Data excerpts
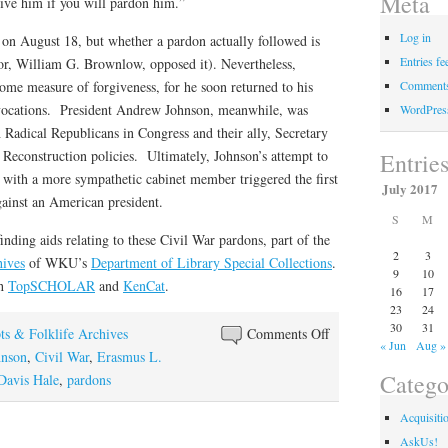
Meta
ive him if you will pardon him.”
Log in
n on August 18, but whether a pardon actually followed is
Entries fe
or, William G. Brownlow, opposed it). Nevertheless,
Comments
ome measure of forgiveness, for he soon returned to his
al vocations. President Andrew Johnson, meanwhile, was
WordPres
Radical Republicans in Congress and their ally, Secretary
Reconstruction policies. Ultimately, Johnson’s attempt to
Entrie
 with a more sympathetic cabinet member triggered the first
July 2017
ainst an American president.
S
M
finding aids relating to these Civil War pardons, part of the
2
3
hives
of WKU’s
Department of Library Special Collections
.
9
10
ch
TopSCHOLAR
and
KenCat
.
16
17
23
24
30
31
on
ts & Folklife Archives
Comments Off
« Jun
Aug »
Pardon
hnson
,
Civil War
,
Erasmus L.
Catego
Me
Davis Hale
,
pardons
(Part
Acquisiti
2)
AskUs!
* * *
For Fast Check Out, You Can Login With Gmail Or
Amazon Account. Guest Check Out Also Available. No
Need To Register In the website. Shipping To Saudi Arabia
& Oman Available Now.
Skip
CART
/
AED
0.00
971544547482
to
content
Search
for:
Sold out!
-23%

Task goal
Collect each line above holding the string "pardons".

Answer for this exercise
finding aids relating to these Civil War pardons, part of the
pardons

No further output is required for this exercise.